Он взмок, пока добрался до череды отелей и ресторанов на Роквил-Пик. Джон остановился у телефонной будки на стоянке, рядом с небольшим кафе.
Рискнуть в надежде, что линия не прослушивается.
– Если вы хотите что-нибудь продать мне, – сказала Эмма, сняв телефонную трубку, – то ответ будет – нет.
– Это я.
– Тогда лучше бы это был коммивояжер.
– И каким будет ответ?
– Меня легко уговорить, – сказала она.
– Я работаю, – ответил он.
Эмма помолчала, поинтересовалась:
– С кем-нибудь, кого я знаю?
Джон устало прикрыл глаза:
– Я один.
– Тебе решать, – сказала Эмма. – Я заходила повидаться с тобой сегодня, но не застала тебя в твоем кабинете.

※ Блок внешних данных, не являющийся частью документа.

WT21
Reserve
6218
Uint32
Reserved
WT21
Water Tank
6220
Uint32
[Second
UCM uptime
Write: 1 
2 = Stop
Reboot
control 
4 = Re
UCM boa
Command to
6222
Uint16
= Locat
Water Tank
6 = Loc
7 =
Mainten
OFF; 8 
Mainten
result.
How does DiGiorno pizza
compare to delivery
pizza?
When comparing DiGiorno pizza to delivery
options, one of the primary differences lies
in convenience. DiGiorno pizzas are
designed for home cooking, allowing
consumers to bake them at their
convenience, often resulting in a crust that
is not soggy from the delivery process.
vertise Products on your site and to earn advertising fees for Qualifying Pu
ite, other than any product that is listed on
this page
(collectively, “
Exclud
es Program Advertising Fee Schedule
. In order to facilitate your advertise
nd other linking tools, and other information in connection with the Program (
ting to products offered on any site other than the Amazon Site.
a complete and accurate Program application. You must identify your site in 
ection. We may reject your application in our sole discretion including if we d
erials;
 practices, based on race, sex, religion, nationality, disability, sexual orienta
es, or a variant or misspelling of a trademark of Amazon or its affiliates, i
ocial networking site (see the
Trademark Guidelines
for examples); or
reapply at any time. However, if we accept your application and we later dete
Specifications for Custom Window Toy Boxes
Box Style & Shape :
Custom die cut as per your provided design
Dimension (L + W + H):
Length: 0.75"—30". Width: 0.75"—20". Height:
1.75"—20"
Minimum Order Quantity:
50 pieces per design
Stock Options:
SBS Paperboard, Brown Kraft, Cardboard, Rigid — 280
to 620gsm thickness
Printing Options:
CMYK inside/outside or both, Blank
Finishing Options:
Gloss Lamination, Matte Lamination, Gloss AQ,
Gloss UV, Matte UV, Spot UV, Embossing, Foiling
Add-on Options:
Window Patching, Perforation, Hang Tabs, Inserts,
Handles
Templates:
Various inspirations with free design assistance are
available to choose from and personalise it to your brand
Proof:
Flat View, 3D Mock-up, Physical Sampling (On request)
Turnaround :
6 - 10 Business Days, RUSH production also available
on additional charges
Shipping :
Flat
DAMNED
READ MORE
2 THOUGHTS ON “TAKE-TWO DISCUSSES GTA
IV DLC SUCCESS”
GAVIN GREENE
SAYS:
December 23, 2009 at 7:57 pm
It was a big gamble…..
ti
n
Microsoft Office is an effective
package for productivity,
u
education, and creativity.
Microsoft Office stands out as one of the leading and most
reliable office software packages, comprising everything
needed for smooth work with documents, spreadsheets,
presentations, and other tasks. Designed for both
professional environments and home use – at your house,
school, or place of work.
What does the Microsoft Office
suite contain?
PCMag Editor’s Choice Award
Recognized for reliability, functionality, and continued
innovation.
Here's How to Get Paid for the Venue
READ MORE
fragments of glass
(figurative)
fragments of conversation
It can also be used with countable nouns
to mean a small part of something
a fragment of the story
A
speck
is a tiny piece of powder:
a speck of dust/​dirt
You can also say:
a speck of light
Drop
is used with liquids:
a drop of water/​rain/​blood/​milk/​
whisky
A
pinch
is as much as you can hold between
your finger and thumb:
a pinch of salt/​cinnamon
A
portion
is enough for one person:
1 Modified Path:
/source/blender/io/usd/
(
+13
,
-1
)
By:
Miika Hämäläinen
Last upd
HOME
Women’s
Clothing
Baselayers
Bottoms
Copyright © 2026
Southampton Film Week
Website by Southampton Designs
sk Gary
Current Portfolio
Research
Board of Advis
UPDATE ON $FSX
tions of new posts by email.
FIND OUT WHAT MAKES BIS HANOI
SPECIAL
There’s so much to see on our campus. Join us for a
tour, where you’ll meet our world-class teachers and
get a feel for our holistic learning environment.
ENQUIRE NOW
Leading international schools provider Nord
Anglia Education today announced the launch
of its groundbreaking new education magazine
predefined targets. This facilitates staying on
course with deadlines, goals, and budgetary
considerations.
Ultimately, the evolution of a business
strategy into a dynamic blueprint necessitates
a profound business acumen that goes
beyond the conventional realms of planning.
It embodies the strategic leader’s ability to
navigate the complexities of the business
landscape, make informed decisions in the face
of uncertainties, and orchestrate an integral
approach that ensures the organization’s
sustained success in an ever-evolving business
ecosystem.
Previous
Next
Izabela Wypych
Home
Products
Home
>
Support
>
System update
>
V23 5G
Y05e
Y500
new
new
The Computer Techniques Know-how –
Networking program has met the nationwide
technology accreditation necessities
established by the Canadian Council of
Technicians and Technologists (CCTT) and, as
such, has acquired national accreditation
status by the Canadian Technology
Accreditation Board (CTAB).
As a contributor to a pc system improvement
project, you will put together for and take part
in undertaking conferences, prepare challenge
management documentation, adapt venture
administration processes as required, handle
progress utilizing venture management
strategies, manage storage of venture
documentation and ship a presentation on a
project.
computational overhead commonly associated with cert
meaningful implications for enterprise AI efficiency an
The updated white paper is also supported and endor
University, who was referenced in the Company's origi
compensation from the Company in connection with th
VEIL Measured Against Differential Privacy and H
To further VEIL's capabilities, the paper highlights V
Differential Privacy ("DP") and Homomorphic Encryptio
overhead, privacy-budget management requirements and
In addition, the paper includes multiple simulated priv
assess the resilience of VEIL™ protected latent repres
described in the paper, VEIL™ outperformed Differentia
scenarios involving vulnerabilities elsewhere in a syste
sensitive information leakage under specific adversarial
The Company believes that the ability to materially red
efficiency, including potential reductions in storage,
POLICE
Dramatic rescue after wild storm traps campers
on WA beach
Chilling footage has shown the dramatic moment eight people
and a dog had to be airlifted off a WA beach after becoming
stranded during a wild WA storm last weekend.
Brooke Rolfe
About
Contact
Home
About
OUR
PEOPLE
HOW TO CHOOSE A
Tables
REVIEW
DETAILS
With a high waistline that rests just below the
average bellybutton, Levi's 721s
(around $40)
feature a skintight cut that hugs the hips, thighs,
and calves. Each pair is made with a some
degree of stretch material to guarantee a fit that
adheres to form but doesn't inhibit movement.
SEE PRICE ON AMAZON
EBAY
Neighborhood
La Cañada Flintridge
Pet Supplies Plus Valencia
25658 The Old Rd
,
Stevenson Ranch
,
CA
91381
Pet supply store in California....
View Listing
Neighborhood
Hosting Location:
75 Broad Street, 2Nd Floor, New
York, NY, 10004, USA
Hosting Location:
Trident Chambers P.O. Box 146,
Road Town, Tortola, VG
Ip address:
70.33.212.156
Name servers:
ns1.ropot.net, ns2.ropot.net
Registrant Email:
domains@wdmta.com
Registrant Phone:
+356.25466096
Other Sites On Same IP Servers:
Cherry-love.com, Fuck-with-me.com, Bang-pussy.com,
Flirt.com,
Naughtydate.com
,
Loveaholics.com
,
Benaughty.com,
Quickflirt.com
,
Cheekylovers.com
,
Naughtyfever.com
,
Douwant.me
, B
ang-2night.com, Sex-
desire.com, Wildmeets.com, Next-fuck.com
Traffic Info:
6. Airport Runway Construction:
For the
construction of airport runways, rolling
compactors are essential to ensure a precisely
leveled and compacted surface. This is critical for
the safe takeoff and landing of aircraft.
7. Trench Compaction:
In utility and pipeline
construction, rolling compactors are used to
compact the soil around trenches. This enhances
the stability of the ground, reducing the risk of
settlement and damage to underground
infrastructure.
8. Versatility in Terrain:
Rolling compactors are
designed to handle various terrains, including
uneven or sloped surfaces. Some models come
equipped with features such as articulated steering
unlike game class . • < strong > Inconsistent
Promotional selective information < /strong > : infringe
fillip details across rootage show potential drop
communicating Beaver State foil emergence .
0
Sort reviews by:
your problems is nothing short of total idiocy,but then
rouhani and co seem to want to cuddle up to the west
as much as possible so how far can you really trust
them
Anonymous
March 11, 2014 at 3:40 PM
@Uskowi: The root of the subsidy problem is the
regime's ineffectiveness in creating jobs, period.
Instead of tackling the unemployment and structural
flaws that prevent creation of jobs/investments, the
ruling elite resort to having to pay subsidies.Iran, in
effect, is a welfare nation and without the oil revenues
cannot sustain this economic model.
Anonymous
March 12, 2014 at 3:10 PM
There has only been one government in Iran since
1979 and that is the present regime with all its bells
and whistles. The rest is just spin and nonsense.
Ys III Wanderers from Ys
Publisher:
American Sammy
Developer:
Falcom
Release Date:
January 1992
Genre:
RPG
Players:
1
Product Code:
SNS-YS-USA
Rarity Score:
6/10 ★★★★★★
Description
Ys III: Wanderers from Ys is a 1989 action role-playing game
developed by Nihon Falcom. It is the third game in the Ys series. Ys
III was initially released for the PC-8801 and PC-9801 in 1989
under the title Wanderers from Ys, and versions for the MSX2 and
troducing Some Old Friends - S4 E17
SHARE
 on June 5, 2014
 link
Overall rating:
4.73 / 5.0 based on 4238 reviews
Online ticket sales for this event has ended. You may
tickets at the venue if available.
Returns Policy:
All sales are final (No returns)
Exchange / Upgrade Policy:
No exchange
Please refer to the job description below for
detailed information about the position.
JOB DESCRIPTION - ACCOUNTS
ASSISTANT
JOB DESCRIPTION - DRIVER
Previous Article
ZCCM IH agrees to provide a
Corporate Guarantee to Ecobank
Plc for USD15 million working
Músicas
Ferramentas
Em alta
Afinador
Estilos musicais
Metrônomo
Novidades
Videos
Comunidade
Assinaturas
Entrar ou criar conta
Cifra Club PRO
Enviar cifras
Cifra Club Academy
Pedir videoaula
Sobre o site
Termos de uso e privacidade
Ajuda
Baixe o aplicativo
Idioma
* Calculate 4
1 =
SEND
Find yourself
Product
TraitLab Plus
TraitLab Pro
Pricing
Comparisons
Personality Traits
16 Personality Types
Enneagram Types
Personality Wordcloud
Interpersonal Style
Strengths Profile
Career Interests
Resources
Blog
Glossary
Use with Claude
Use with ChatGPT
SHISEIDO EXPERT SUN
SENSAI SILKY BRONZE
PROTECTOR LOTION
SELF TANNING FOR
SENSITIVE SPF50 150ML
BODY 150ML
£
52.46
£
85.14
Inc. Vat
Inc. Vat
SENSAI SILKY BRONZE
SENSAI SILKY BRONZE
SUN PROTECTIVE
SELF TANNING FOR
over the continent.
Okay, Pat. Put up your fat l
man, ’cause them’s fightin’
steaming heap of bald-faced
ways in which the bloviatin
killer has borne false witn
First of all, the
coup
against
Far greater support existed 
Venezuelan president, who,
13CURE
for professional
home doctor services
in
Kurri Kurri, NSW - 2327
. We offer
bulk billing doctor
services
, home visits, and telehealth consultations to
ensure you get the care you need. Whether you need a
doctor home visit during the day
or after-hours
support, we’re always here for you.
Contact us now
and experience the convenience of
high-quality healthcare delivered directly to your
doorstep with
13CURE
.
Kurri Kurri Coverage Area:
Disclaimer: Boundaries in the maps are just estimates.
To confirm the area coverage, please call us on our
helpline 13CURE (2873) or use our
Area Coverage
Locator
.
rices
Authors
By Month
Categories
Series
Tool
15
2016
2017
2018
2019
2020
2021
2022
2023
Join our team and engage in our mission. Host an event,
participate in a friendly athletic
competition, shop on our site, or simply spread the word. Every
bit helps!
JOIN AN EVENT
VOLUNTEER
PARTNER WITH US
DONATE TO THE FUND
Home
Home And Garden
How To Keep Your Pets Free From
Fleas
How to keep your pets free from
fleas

– Мне было необходимо… побыть одному.
– О. Вдали от… э… друзей и шума.
– Ну что-то вроде, если хочешь.
– Двуличие тебе не к лицу. И мне тоже. Нам обоим. Мне оно не нужно.
Джон почувствовал, как замерло его сердце:
– Мне тоже. Но мне нужно твое понимание.
– Я считаю себя рассудительной. Сговорчивой. Для женщины, которой не позвонили на следующий день и не сказали, что случившееся вчера – это лишь начало уик-энда. Уик-энда, в котором два дня и три ночи. Прогноз погоды обещает похолодание…
– Эмма…
– Холодные простыни так приятны в первые мгновения, – сказала она.
– Я должен работать. Весь уик-энд.
Нужно присматривать за Фонг.
– О! – От голоса Эммы повеяло холодом.